Race-based Lending Costs Wells Fargo $175 Million


WASHINGTON (CN) - Wells Fargo Bank has agreed to pay $175 million to settle allegations of discriminatory lending practices against African-American and Hispanic borrowers.

Between 2004 and 2009 Wells Fargo steered more than 4,000 wholesale mortgage borrowers into more expensive subprime loans because of their race or national origin, and charged at least another 30,000 higher fees and costs on their mortgages for the same reason according to a complaint filed in Federal court in Washington D.C. by the Department of Justice.

The complaint said well qualified African-Americans applicants for Wells Fargo residential mortgage loans were more than four times as likely to receive a subprime loan as a similarly qualified white applicant.

Hispanic borrowers were three times as likely as their white counterparts to receive a subprime loan, resulting in both African-American and Hispanic borrowers paying, on average, tens of thousands of dollars more for a Wells Fargo loan the complaint says.

"The Department's action makes clear that we will hold financial institutions accountable, including some of the nation's largest, for lending discrimination. An applicant's creditworthiness, and not the color of his or her skin, should determine what loans a borrower qualifies for," Deputy Attorney General James Cole said at press conference announcing the settlement agreement.

Under the terms of the agreement Wells Fargo will pay $125 million to borrowers who were steered into subprime mortgages or charged higher fees based on non-risk factors. The bank will provide another $50 million in direct down payment assistance to borrowers in communities around the country where the Office of the Comptroller of the Currency and the Justice Department say the discriminatory practices were concentrated.

While the settlement agreement focused on wholesale borrowers who obtained their loans from the bank through a third-party, Wells Fargo will conduct an internal review of its own retail mortgage lending practices and will compensate any minority borrowers who were place in subprime loans while similarly qualified white borrowers received prime loans. This compensation will be in addition the $125 million the bank will pay to wholesale borrowers.

Wells Fargo's loan pricing and origination policies allowed its employees to violate the bank's own underwriting standards by steering applicants into loan products in ways unconnected to their credit risk according to the complaint.

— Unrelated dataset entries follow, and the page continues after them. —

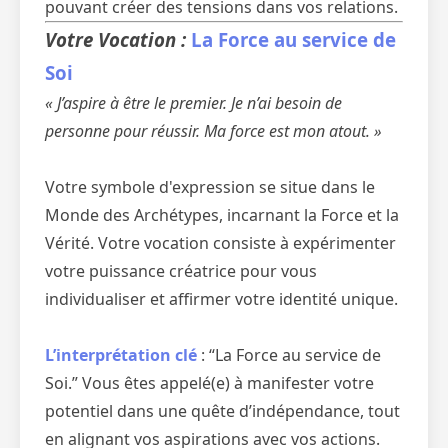
pouvant créer des tensions dans vos relations.
Votre Vocation :
La Force au service de
Soi
« J’aspire à être le premier. Je n’ai besoin de
personne pour réussir. Ma force est mon atout. »
Votre symbole d'expression se situe dans le
Monde des Archétypes, incarnant la Force et la
Vérité. Votre vocation consiste à expérimenter
votre puissance créatrice pour vous
individualiser et affirmer votre identité unique.
L’interprétation clé
: “La Force au service de
Soi.” Vous êtes appelé(e) à manifester votre
potentiel dans une quête d’indépendance, tout
en alignant vos aspirations avec vos actions.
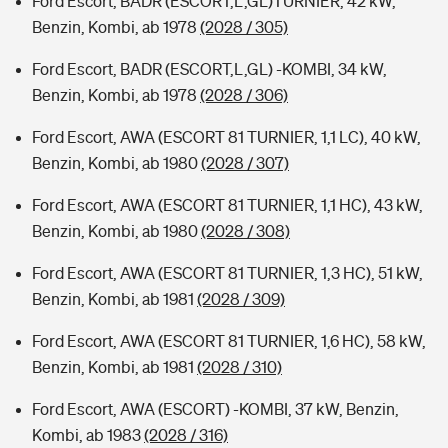
Ford Escort, BADR (ESCORT,L,GL)TURNIER, 42 kW,
Benzin, Kombi, ab 1978
(2028 / 305)
Ford Escort, BADR (ESCORT,L,GL) -KOMBI, 34 kW,
Benzin, Kombi, ab 1978
(2028 / 306)
Ford Escort, AWA (ESCORT 81 TURNIER, 1,1 LC), 40 kW,
Benzin, Kombi, ab 1980
(2028 / 307)
Ford Escort, AWA (ESCORT 81 TURNIER, 1,1 HC), 43 kW,
Benzin, Kombi, ab 1980
(2028 / 308)
Ford Escort, AWA (ESCORT 81 TURNIER, 1,3 HC), 51 kW,
Benzin, Kombi, ab 1981
(2028 / 309)
Ford Escort, AWA (ESCORT 81 TURNIER, 1,6 HC), 58 kW,
Benzin, Kombi, ab 1981
(2028 / 310)
Ford Escort, AWA (ESCORT) -KOMBI, 37 kW, Benzin,
Kombi, ab 1983
(2028 / 316)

For example, the complaint says that Wells Fargo steered African-American and Hispanic borrowers into short-term hybrid adjustable rate mortgages, known as ARMS, even when they were qualified for cheaper standard mortgages.

ARMS offer low teaser interest rates for the first two or three years of the loan after which the rate adjusts to a higher rate every six or 12 months. Because of the initially low monthly payments ARMS offer borrowers frequently took out larger loans than they might otherwise have been able to afford.

The settlement agreement, which was filed the same day as the complaint, has to be approved by the court before any money is distributed.

"The practice of steering minority borrowers into higher-priced subprime loans is not just unacceptable, but illegal," said Comptroller of the Currency Thomas Curry, whose office conducted a parallel investigation of Wells Fargo, Curry went on to say that the investigation and settlement agreement showed Federal regulators could work together to eradicate such practices.

Deputy Attorney General Cole agreed saying, "Put simply, there is no place for discriminatory lending in the marketplace, and it will not be tolerated by this Justice Department."